While the Wall Street Journal’s at first reading might seem to be complaining about the lack of discretion related to absorption (once risk of contact is assessed), the paper really is complaining that the law treats children’s products differently from general-purpose items. Consider the validity of its complaint compared to hypothetical complaints about small parts and sharp items in toys:
  • Any potential choking at all is grounds for action, despite the presence other common items that fit into the small parts cylinder and that kids get their hands on regularly, like keys.
  • Any potential skin cut at all is grounds for action, despite the presence of other common sharp items that kids get their hands on regularly, like thumbtacks.

The pertinent question, of course, is whether brass is a hazard, not whether CPSC should treat children’s products differently from general-purpose items. Nonetheless, the latter question is used criticize the currently very stringent application of CPSIA Section 101.


(4) Should CPSC apply stronger rules to barely accessible items than it does to components of the same material that are intended to be regularly mouthed?
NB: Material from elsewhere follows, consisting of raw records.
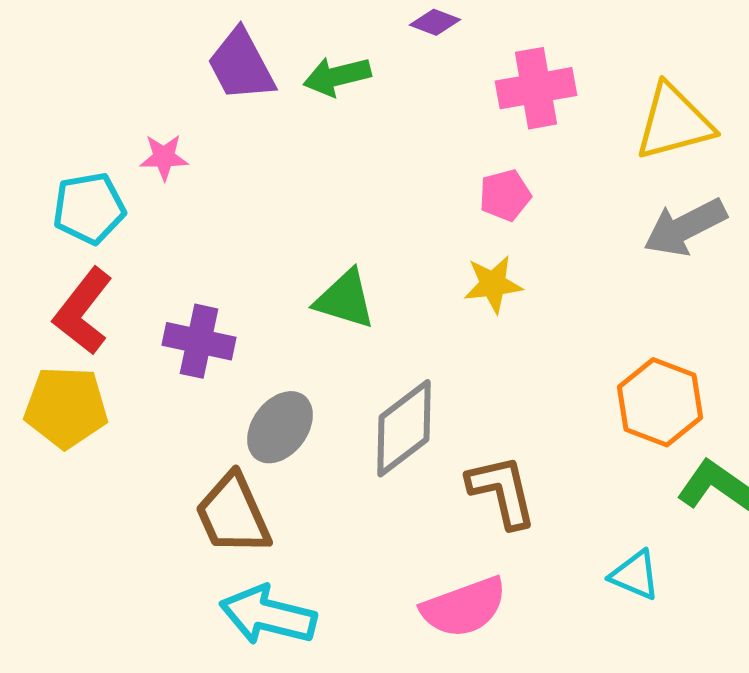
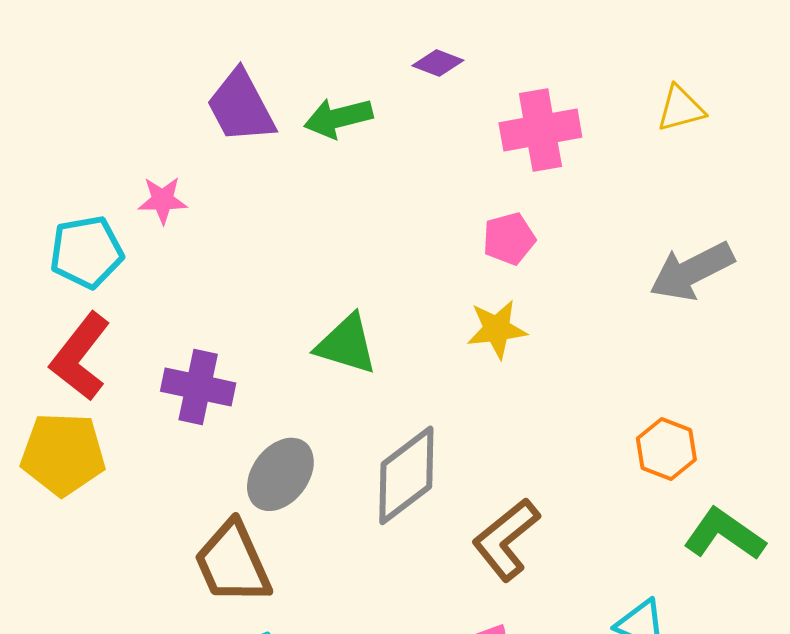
yellow triangle: (674, 122) -> (681, 109), moved, size x0.6
orange hexagon: (660, 402) -> (666, 449), size x0.7
brown L-shape: (502, 491) -> (506, 539), turned -116

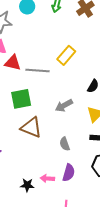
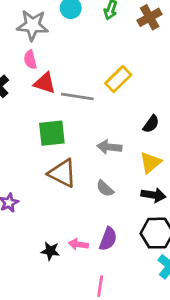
gray arrow: (64, 105) -> (109, 147), turned 30
gray semicircle: (65, 144) -> (105, 188), moved, turned -32

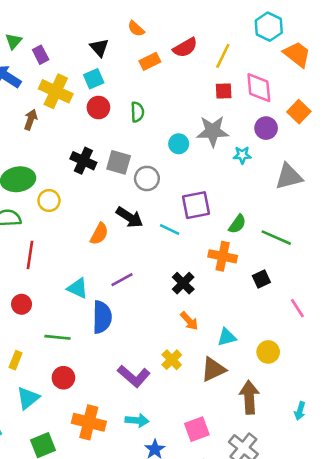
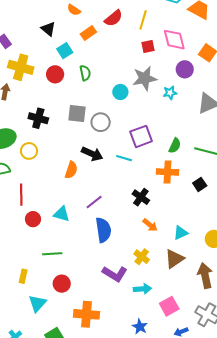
cyan square: (94, 79) -> (65, 51), moved
black cross: (83, 161) -> (38, 118), moved
red circle: (22, 304) -> (33, 219), moved
blue semicircle: (102, 317) -> (103, 230), moved
cyan arrow: (137, 420) -> (142, 289), moved

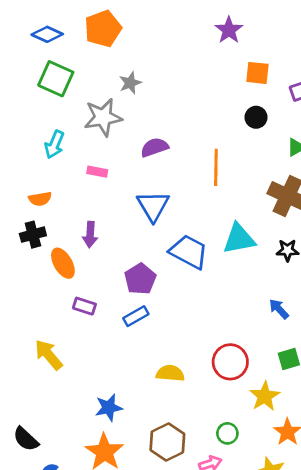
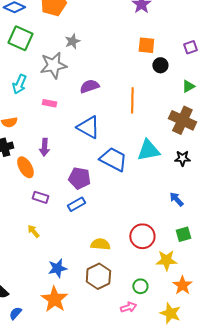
orange square: (257, 73) -> (146, 45), moved
blue triangle: (153, 206) -> (88, 127), turned -30
purple pentagon: (140, 279) -> (79, 178), turned -30
yellow arrow: (49, 355) -> (33, 231), moved, size x0.6
yellow star: (265, 396) -> (166, 260), turned 30
brown hexagon: (167, 442) -> (98, 276), moved

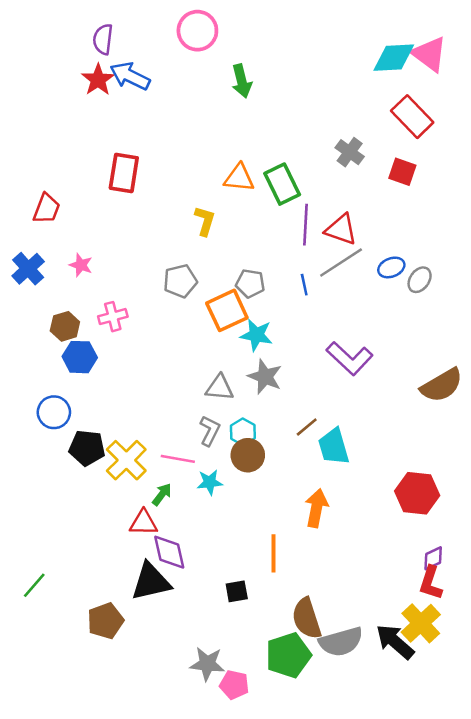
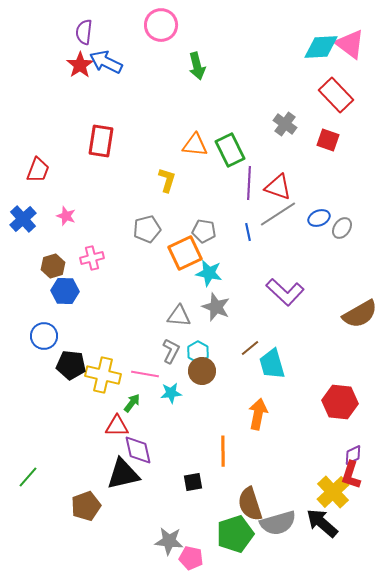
yellow cross: (126, 460) -> (103, 375), turned -32
yellow cross: (421, 623) -> (333, 492), moved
This question also is behind the musical instrument complaint. It’s much harder to dismiss than the issue of treating toys differently from keys.

If the thinking in Question 1 above turns out to be how CPSC handles musical instruments (that the majority are general purpose items not subject to CPSIA lead-content regulations), then CPSC will be regulating barely accessible components more strongly than it items intended to be mouthed.

Leaving aside the CPSC-vs-FDA jurisdiction issue, imagine the outcry if bisphenol-A (BPA) were barred in barely accessible toy components but allowed in microwavable food containers simply because food containers are general purpose items regularly used by – but not primarily intended for – children.

This issue illustrates the damned-if-you-do-damned-if-you-don’t dilemma CPSC faces here. It either treats musical instruments as children’s products, thereby restricting the market, or it treats them as general-purpose items, thereby giving more lenience to items intended to be mouthed than it does to hard to access parts.